## What is being asked
Once the pictures are removed, restate the data below word for word.

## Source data
------------
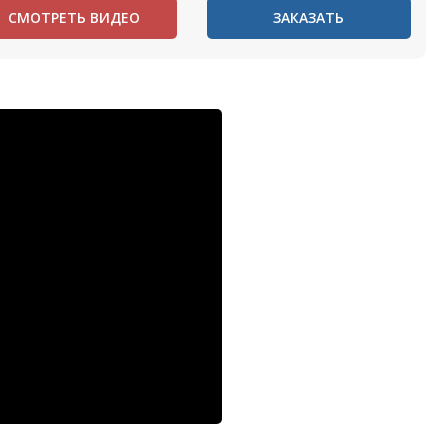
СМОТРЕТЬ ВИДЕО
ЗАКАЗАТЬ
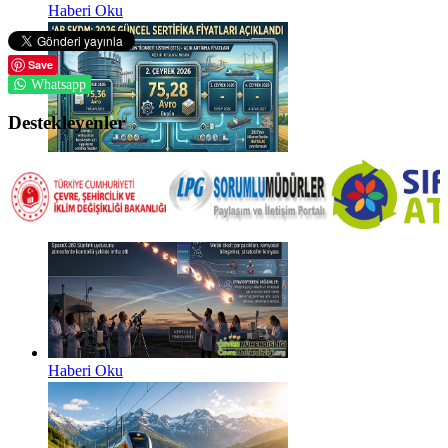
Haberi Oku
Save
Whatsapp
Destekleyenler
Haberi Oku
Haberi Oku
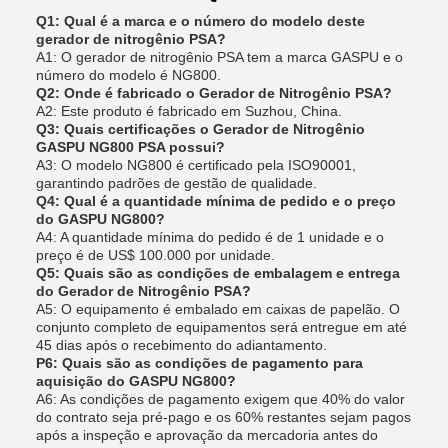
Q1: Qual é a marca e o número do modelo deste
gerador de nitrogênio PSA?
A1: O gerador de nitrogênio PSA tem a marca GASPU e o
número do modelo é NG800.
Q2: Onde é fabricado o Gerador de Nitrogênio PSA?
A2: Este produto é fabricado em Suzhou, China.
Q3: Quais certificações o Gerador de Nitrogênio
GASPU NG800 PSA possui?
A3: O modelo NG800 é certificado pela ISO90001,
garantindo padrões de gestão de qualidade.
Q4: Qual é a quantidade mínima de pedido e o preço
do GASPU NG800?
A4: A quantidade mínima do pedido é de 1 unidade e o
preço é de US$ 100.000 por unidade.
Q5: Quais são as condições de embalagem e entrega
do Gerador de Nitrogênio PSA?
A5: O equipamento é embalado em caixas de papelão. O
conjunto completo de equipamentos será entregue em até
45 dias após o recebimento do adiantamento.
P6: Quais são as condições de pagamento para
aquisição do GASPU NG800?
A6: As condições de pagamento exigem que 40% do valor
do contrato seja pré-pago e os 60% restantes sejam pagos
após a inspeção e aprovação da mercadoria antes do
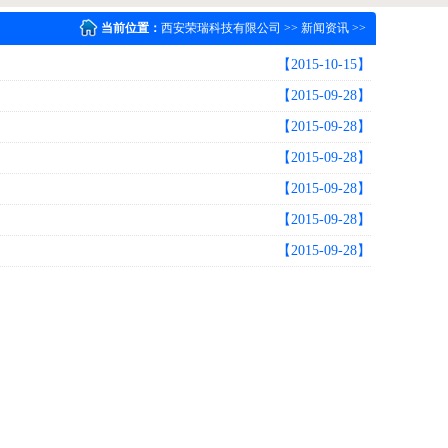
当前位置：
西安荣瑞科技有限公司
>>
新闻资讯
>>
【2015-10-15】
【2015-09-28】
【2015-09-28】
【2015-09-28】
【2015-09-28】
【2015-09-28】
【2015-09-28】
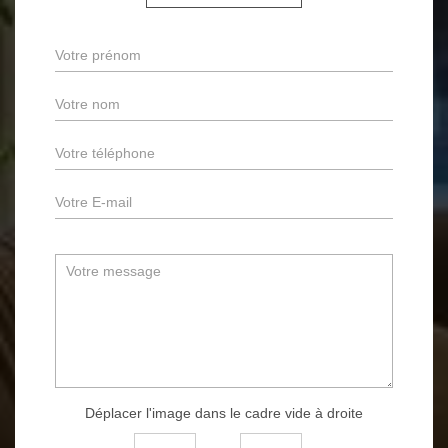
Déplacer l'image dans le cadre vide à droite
------------
## Completed task
СМОТРЕТЬ ВИДЕО
ЗАКАЗАТЬ
Haberi Oku
Save
Whatsapp
Destekleyenler
Haberi Oku
Haberi Oku
Q1: Qual é a marca e o número do modelo deste
gerador de nitrogênio PSA?
A1: O gerador de nitrogênio PSA tem a marca GASPU e o
número do modelo é NG800.
Q2: Onde é fabricado o Gerador de Nitrogênio PSA?
A2: Este produto é fabricado em Suzhou, China.
Q3: Quais certificações o Gerador de Nitrogênio
GASPU NG800 PSA possui?
A3: O modelo NG800 é certificado pela ISO90001,
garantindo padrões de gestão de qualidade.
Q4: Qual é a quantidade mínima de pedido e o preço
do GASPU NG800?
A4: A quantidade mínima do pedido é de 1 unidade e o
preço é de US$ 100.000 por unidade.
Q5: Quais são as condições de embalagem e entrega
do Gerador de Nitrogênio PSA?
A5: O equipamento é embalado em caixas de papelão. O
conjunto completo de equipamentos será entregue em até
45 dias após o recebimento do adiantamento.
P6: Quais são as condições de pagamento para
aquisição do GASPU NG800?
A6: As condições de pagamento exigem que 40% do valor
do contrato seja pré-pago e os 60% restantes sejam pagos
após a inspeção e aprovação da mercadoria antes do
当前位置：
西安荣瑞科技有限公司
>>
新闻资讯
>>
【2015-10-15】
【2015-09-28】
【2015-09-28】
【2015-09-28】
【2015-09-28】
【2015-09-28】
【2015-09-28】
Déplacer l'image dans le cadre vide à droite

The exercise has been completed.